板倉雄一郎「社長失格」(日経BP)



この一冊。これから起業する人、今、起業が軌道にのって業容の拡大を検討している人にとって、いや、すべてのビジネスに関わりを持つ人たちにとって得るところの大きな一冊ではないか。また、経営を学ぼうという人たちにも、日本では希有なケース・スタディに耐えうる記録だろうと思う。

この一冊を読みながら、起業支援というか、経営支援というか、そういう事業があれば、シリコン・バレーにあるといわれている 起業支援の事業のネットワーク的な集積があれば、ずいぶんと異なる結果が出るだろうにとか。そんなことを思った。資本市場の 整備のされ方とか、起業をしやすい状況をつくるビジネス群というものがあろうかと思う。

ウェブ・ページを訪れたところ、日本にベンチャー・ビジネスの土壌をつくるということを目指す啓蒙活動を板倉氏は開始され、そして、Perfec TVで番組も持っておられるそうである。

コロンビア大学のビジネス・スクールで学んでいた時、ぼくがもっとも感銘を受けたのは、「企業再建の経営」というセミナーで、アカデミックなバックグラウンドではない企業再建の実践一筋という先生が担当されていた。日本でもビジネス・スクール的なプロフェッショナル教育が徐々に整備されつつあるけれども、そのような中で、起業の経験者、再建の経験者の経験はノウハウを提供するものとして大きな効果を発揮することだろう。

そのような形で、あの時機のHypernet社のような貴重な起業の志が、「ブーム」に踊らされず、アイデアの人、攻めの人が不得意なことを行うことでおかしくなることのないような経済の作りが実現されるように思う。

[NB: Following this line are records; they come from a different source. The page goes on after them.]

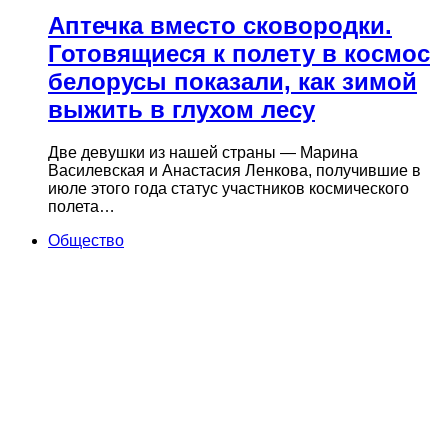
Аптечка вместо сковородки.
Готовящиеся к полету в космос
белорусы показали, как зимой
выжить в глухом лесу
Две девушки из нашей страны — Марина
Василевская и Анастасия Ленкова, получившие в
июле этого года статус участников космического
полета…
Общество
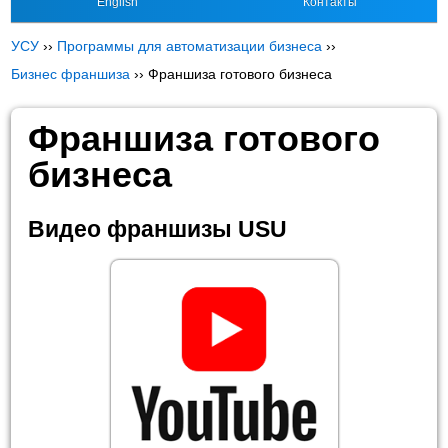
English
Контакты
УСУ
››
Программы для автоматизации бизнеса
››
Бизнес франшиза
››
Франшиза готового бизнеса
Франшиза готового
бизнеса
Видео франшизы USU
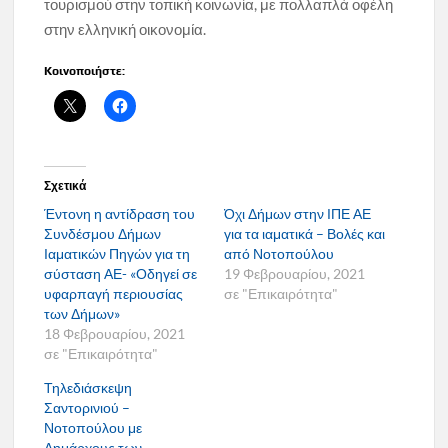
τουρισμού στην τοπική κοινωνία, με πολλαπλά οφέλη
στην ελληνική οικονομία.
Κοινοποιήστε:
Σχετικά
Έντονη η αντίδραση του
Όχι Δήμων στην ΙΠΕ ΑΕ
Συνδέσμου Δήμων
για τα ιαματικά – Βολές και
Ιαματικών Πηγών για τη
από Νοτοπούλου
σύσταση ΑΕ- «Οδηγεί σε
19 Φεβρουαρίου, 2021
υφαρπαγή περιουσίας
σε "Επικαιρότητα"
των Δήμων»
18 Φεβρουαρίου, 2021
σε "Επικαιρότητα"
Τηλεδιάσκεψη
Σαντορινιού –
Νοτοπούλου με
Δημάρχους των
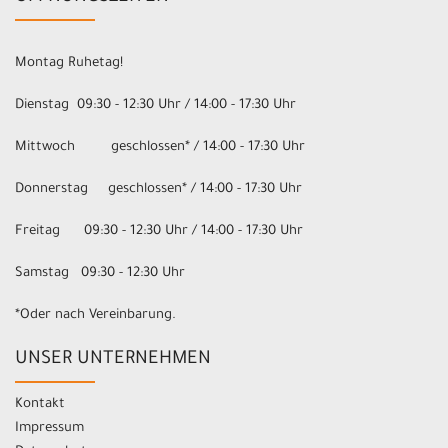
Montag Ruhetag!
Dienstag 09:30 - 12:30 Uhr / 14:00 - 17:30 Uhr
Mittwoch geschlossen* / 14:00 - 17:30 Uhr
Donnerstag geschlossen* / 14:00 - 17:30 Uhr
Freitag 09:30 - 12:30 Uhr / 14:00 - 17:30 Uhr
Samstag 09:30 - 12:30 Uhr
*Oder nach Vereinbarung.
UNSER UNTERNEHMEN
Kontakt
Impressum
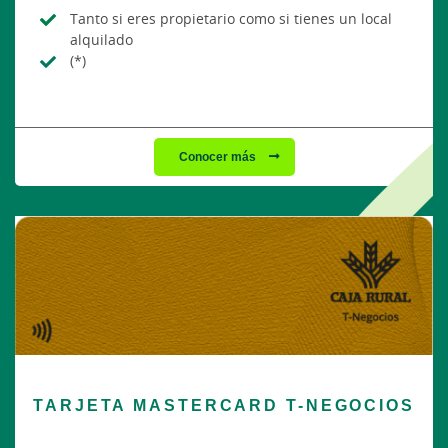
Tanto si eres propietario como si tienes un local
alquilado
(*)
Conocer más
TARJETA MASTERCARD T-NEGOCIOS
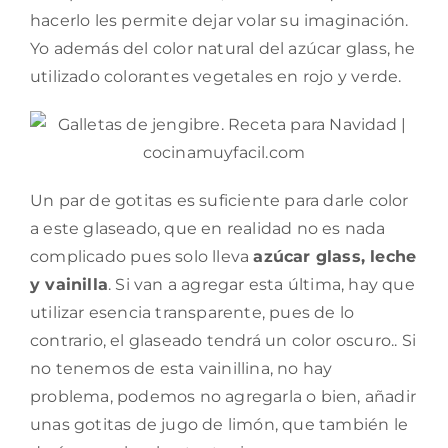
hacerlo les permite dejar volar su imaginación.
Yo además del color natural del azúcar glass, he
utilizado colorantes vegetales en rojo y verde.
Un par de gotitas es suficiente para darle color
a este glaseado, que en realidad no es nada
complicado pues solo lleva
azúcar glass, leche
y vainilla
. Si van a agregar esta última, hay que
utilizar esencia transparente, pues de lo
contrario, el glaseado tendrá un color oscuro.. Si
no tenemos de esta vainillina, no hay
problema, podemos no agregarla o bien, añadir
unas gotitas de jugo de limón, que también le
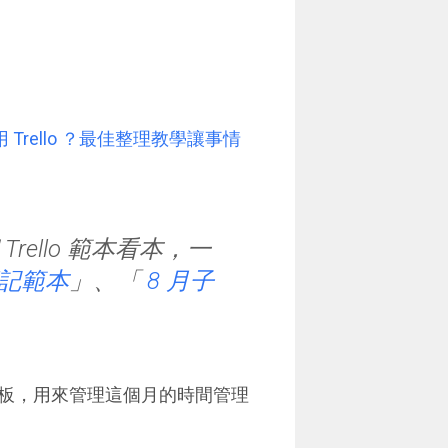
Trello ？最佳整理教學讓事情
ello 範本看本，一
記範本
」、「
8 月子
。
板，用來管理這個月的時間管理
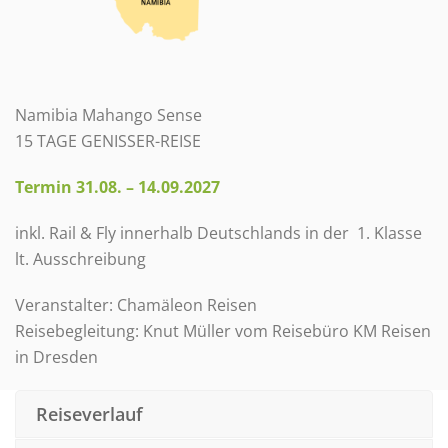
Namibia Mahango Sense
15 TAGE GENISSER-REISE
Termin 31.08. – 14.09.2027
inkl. Rail & Fly innerhalb Deutschlands in der 1. Klasse
lt. Ausschreibung
Veranstalter: Chamäleon Reisen
Reisebegleitung: Knut Müller vom Reisebüro KM Reisen
in Dresden
Reiseverlauf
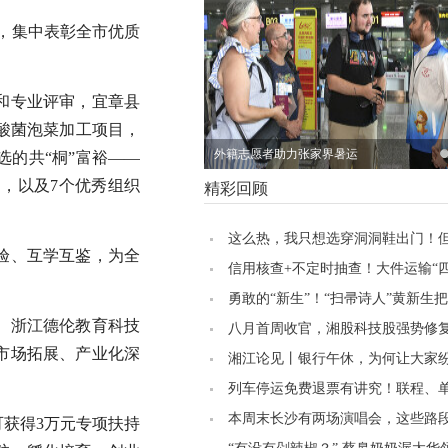
式，集中表彰全市优质
和专业评审，宜章县
乳酸菌泡菜加工项目，
外籍志愿者助力张家界暑运
的共“桐”富裕——
目，以及7个优秀组织
精彩回顾
这么热，我只想选穿洞洞鞋出门！
验、互学互鉴，为全
家却认为……
信用核查+不定时抽查！大件运输“
负增效
勇敢的“新生”！“扫帚诗人”黄新生
、浙江德伦教育科技
写成诗丨美好湖南推荐官
八月首周收官，湘股科技股强势修
市场拓展、产业化深
湘江论见丨银行午休，为何让大家纷
防”
列车停运免费退票有讲究！联程、
操作方式大不同
本周末长沙有两场演唱会，这些路
获得3万元专项扶持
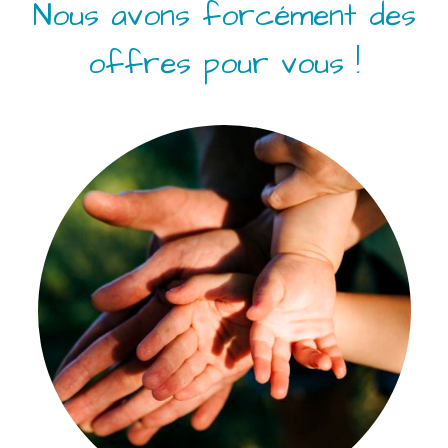
Nous avons forcément des
offres pour vous !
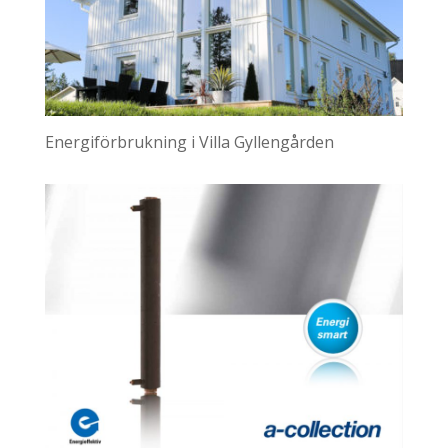
Energiförbrukning i Villa Gyllengården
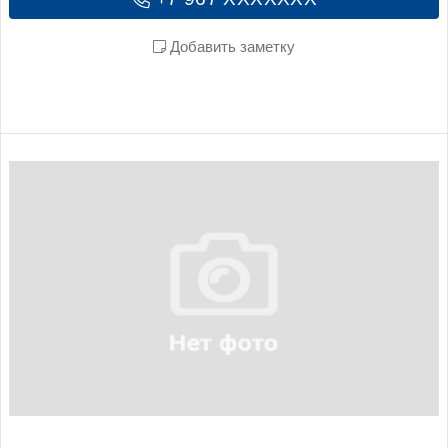
Добавить заметку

それぞれの得意なこと、したいことを徹底的に実践し、それがリンクされる。ネット時代の市場経済はそのような形でもう一段違った形で展開されるだろうと思う。今後、板倉氏の活動がそのような土壌作りに大きく貢献することだろう。

久しぶりに出会った、生涯座右の一冊。友人たちに薦めたい一冊であった。